Data supplied:
*** Block opens ***
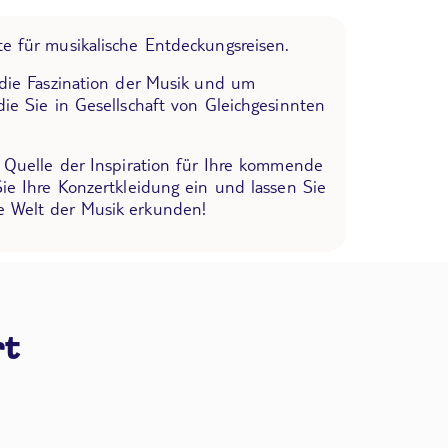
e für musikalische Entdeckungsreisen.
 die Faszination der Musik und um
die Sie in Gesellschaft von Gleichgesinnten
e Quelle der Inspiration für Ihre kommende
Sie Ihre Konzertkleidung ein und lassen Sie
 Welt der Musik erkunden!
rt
*** Block closes ***
*** Block opens ***
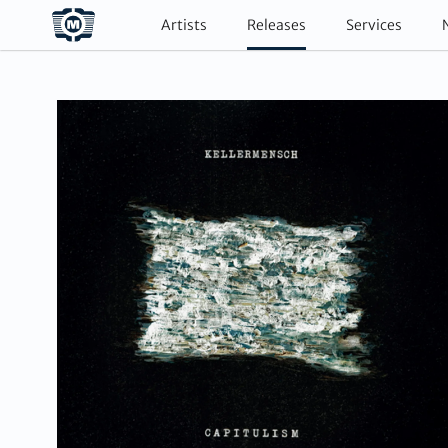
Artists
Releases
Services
*** Block closes ***
What the exercise asks: Wherever the word "Ihre" turns up in a line of the entries above, copy that line.

Solved problem:
e Quelle der Inspiration für Ihre kommende
Sie Ihre Konzertkleidung ein und lassen Sie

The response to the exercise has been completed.